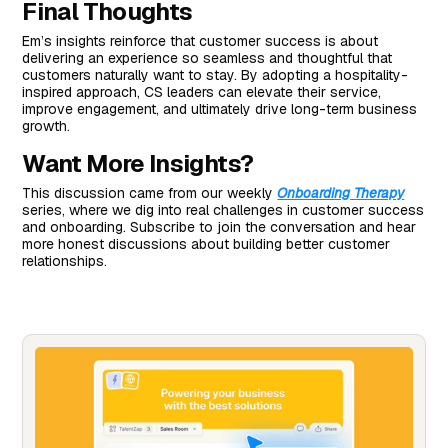
Final Thoughts
Em’s insights reinforce that customer success is about
delivering an experience so seamless and thoughtful that
customers naturally want to stay. By adopting a hospitality-
inspired approach, CS leaders can elevate their service,
improve engagement, and ultimately drive long-term business
growth.
Want More Insights?
This discussion came from our weekly
Onboarding Therapy
series, where we dig into real challenges in customer success
and onboarding. Subscribe to join the conversation and hear
more honest discussions about building better customer
relationships.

+---+

Your answer should be the lines from the one containing "customers naturally want" through the last line of the records, repeated exactly and with nothing added.

RESULT OF THE TASK:
customers naturally want to stay. By adopting a hospitality-
inspired approach, CS leaders can elevate their service,
improve engagement, and ultimately drive long-term business
growth.
Want More Insights?
This discussion came from our weekly
Onboarding Therapy
series, where we dig into real challenges in customer success
and onboarding. Subscribe to join the conversation and hear
more honest discussions about building better customer
relationships.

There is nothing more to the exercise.